ACTION ITEM: For this exercise, output every line of the data as it stands.

EXTRACTED MATERIAL:

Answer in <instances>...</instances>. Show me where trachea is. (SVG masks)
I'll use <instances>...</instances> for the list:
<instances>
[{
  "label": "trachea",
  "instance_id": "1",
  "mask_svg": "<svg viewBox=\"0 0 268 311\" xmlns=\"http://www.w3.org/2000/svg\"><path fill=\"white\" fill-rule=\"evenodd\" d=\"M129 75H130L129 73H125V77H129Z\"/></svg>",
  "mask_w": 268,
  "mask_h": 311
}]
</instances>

RESPONSE AREA:
Answer in <instances>...</instances>. Show me where trachea is. (SVG masks)
I'll use <instances>...</instances> for the list:
<instances>
[{
  "label": "trachea",
  "instance_id": "1",
  "mask_svg": "<svg viewBox=\"0 0 268 311\" xmlns=\"http://www.w3.org/2000/svg\"><path fill=\"white\" fill-rule=\"evenodd\" d=\"M129 75H130L129 73H125V77H129Z\"/></svg>",
  "mask_w": 268,
  "mask_h": 311
}]
</instances>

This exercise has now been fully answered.